Turkey has finished with the lockdown orthodoxy. Rather than a place the whole economy in a coma, the authorities ordered who are below 20 and above 65 to stay home and asked everyone else other than who are in consumer-facing businesses to continue working. The major cities were placed under blanket curfew in weekends and holidays. Some of the domestic flights resumed on first June, and cafes, restaurants, beaches and parks reopened, but children and people 65 and over are still not allowed outdoors for more than a few hours a week.

The strategy seems to have worked. The most vulnerable escaped the worst of the pandemic, while those infected, mostly working-age adults, generally recovered. Despite a high number of cases, the death count (under 4,600 as of June 2nd) has been low, even given the likelihood of serious underreporting. New cases have plateaued at around 1,000 a day since mid-May, down from a high of over 5,000 a month earlier. Deaths have never topped more than 127 in a single day. Turkey has ended up with roughly the same testing rate as France and a death rate ten times lower than Britain’s. Few elderly Turks live in nursing homes, which became breeding grounds for the virus in Europe and America.

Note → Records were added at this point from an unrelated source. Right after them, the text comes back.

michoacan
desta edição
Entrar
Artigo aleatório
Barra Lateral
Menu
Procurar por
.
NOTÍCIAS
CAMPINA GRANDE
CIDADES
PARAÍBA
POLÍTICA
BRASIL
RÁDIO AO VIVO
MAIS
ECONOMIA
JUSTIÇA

Any country that keeps its factories open during a pandemic had better make sure its health system can cope with the consequences. Turkey’s rose to the challenge. Over the past couple of decades, the President Recep Tayyip Erdogan and his governments have poured tens of billions of dollars into health care, most recently by building a network of hospitals the size of international airports. The latest of these opened on May 21st, boasting nearly 2,700 beds, about a sixth of them in intensive-care units. Some of the contracts were awarded to cronies, and the hospitals may end up bleeding cash. But the extra capacity has helped. The wave of covid-19 infections never came close to overwhelming the health system and medical supplies never ran out. Credit is due not just to President Erdogan and his impressive health minister, Fahrettin Koca, but also to opposition mayors, especially in Istanbul and Ankara, who have raised funds and organised the distribution of masks.

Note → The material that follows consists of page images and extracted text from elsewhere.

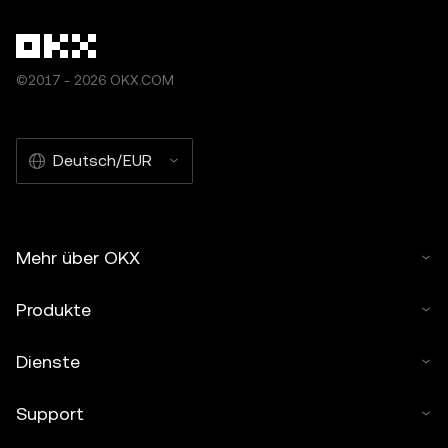
©2017 - 2026 OKX.COM
Deutsch/EUR
Mehr über OKX
Produkte
Dienste
Support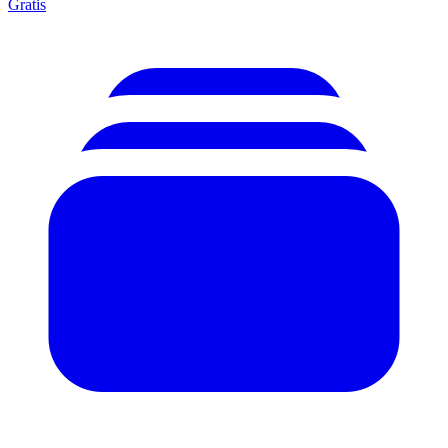
Gratis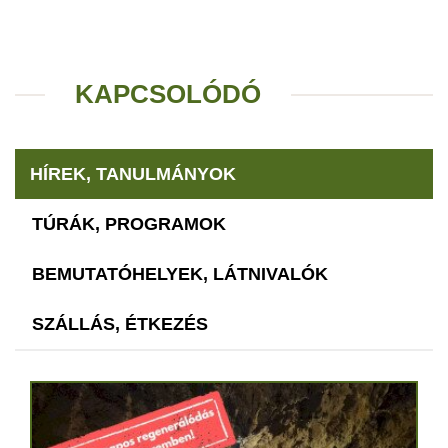
KAPCSOLÓDÓ
HÍREK, TANULMÁNYOK
TÚRÁK, PROGRAMOK
BEMUTATÓHELYEK, LÁTNIVALÓK
SZÁLLÁS, ÉTKEZÉS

President Erdogan muzzles the media, locks up critics and flouts some of the most basic norms of democracy. But there is another reason why he and his ruling AK party have not lost a general election in almost two decades. As even its critics acknowledge, AK party works hard and gets things done. If opposition parties were ever to take power—and whether President Erdogan would allow such a thing is the biggest unspoken question in Turkish politics—they would have to prove they can work just as hard.